Only those lines in the data below from the line containing "Ленинградский судостроительный завод" through the line containing "заслуги в деле создания и производства н", both included, should be restated word for word.

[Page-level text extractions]
# # #

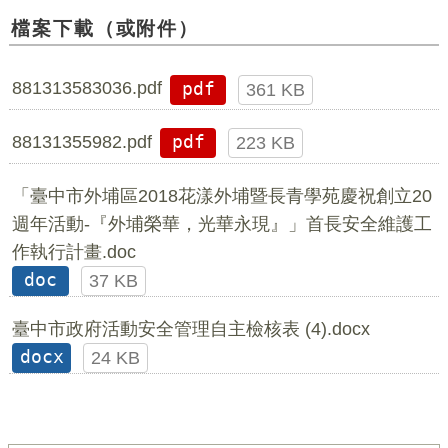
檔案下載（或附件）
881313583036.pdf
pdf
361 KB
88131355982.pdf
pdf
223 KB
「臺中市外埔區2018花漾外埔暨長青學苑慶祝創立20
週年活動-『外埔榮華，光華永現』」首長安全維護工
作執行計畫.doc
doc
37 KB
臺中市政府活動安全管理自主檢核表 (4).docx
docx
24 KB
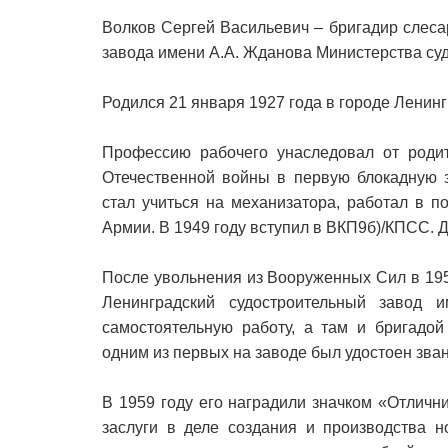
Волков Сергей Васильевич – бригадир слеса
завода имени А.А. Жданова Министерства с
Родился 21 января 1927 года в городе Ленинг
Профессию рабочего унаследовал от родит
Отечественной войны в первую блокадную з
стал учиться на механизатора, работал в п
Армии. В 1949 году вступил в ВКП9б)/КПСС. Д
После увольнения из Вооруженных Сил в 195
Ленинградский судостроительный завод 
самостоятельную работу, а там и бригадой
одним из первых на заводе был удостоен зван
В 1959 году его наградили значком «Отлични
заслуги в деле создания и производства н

# # #

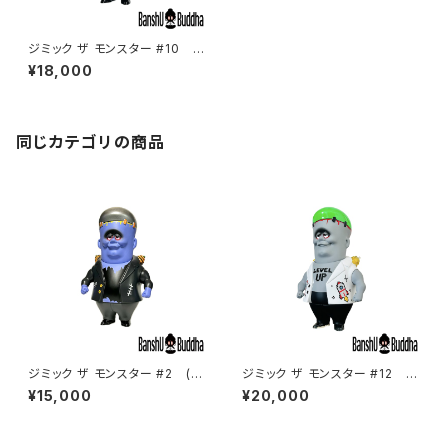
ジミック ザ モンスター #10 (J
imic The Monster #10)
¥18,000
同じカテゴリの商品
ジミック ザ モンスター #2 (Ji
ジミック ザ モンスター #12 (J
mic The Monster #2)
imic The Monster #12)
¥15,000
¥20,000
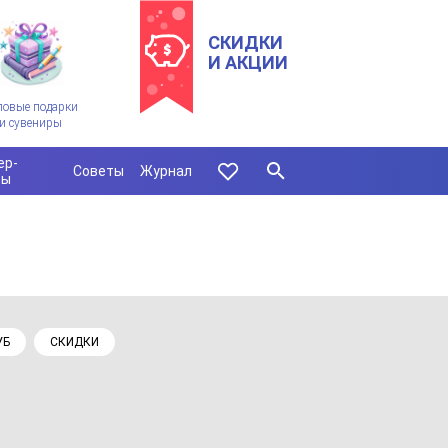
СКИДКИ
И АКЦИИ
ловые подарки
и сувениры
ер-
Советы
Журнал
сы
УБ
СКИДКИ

# # #

### Output of the exercise
Ленинградский судостроительный завод 
самостоятельную работу, а там и бригадой
одним из первых на заводе был удостоен зван
В 1959 году его наградили значком «Отлични
заслуги в деле создания и производства н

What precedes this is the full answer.